Gianna Blum and Sermîn Faki
“It will now be very difficult for our country to achieve our climate goals.” Environment Minister Simonetta Sommaruga (61) was visibly disappointed by the no to CO2-Law.
But the no also has short-term consequences: So far, companies have been able to get out of the CO2-Let the tax exempt. This regulation will now expire in 2021 without replacement. Just like the requirement that fuel importers have to finance climate protection projects. For hundreds of companies, the rejection could be expensive, the oil lobby is spared.
For Sommaruga, it is now a matter of preventing this and extending the relevant provisions. “I’ll have talks about that next week.” With the FDP it should run open doors with it: A parliamentary initiative in this direction is already available. If Parliament makes rapid progress, interim solutions should be possible by the end of the year.
Hard fronts foreseeable
The more difficult question is how the big hit will continue. Hard fronts are already emerging: the SP and the Greens announce that they want to make the financial center more climate-friendly through an initiative. They also want to ensure that the economy is restructured ecologically – as US President Joe Biden (78) and the EU are planning with their “Green Deal”.

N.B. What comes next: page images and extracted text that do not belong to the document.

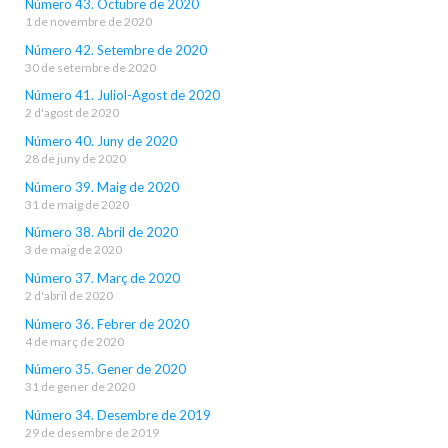
Número 43. Octubre de 2020
1 de novembre de 2020
Número 42. Setembre de 2020
30 de setembre de 2020
Número 41. Juliol-Agost de 2020
2 d'agost de 2020
Número 40. Juny de 2020
28 de juny de 2020
Número 39. Maig de 2020
31 de maig de 2020
Número 38. Abril de 2020
3 de maig de 2020
Número 37. Març de 2020
2 d'abril de 2020
Número 36. Febrer de 2020
4 de març de 2020
Número 35. Gener de 2020
31 de gener de 2020
Número 34. Desembre de 2019
29 de desembre de 2019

This is unlikely to go down well with the commoners. FDP President Petra Gössi (45) thinks, for example, that her party is with the CO2-Great “too many compromises” law. If the law were to be reissued, “even more liberal solutions should be found”. But she couldn’t say what would be more liberal than the steering taxes that were just rejected. Only: One now has to analyze how majorities can be found.
Incentive taxes from the table for the time being
FDP National Councilor Christian Wasserfallen (39), who opposed the party opinion for a no, pleads for the existing instruments to be re-examined. “In the medium term, a new template must also contain international components in order to get as much CO as possible with the franc2 to save. ” Means: CO2-Buy certificates and do as little as possible in Germany.
The middle, on the other hand, favors a slimmed-down version of the sunken law, without the airline ticket tax and fuel surcharge. The FDP Council of States Ruedi Noser (60), who is one of the losers, also supports this. “It is clear that the referendum must be respected. Raising fuel prices or a flight ticket tax are off the table. “
Glacier Initiative will be the next chunk
The next climate policy proposal – left-wing initiatives and bourgeois ideas or not – with the glacier initiative will soon be on the agenda anyway. This wants to set the goals of Paris in the constitution. The Federal Council wants to make a direct counter-proposal to the project, and it should submit the message on this before the summer holidays.
Even commoners hope for a fresh start. “It is important that the glacier initiative now gets through parliament and the vote quickly,” says Noser. “Then it will be clear whether the population supports the net-zero target by 2050 – and if it is yes, this is also stipulated in the constitution.” When this fundamental question has been clarified, one can also talk about measures to achieve the goal. A procedure that Sommaruga would also find useful, as she said.
For Marcel Hänggi, the head behind the glacier initiative, failure is a debacle. “A broad alliance of parties has not succeeded in making the population aware of the urgency of the climate crisis.” Too much had been argued about money. “The no certainly does not mean that there are no majorities for the fight against climate change.”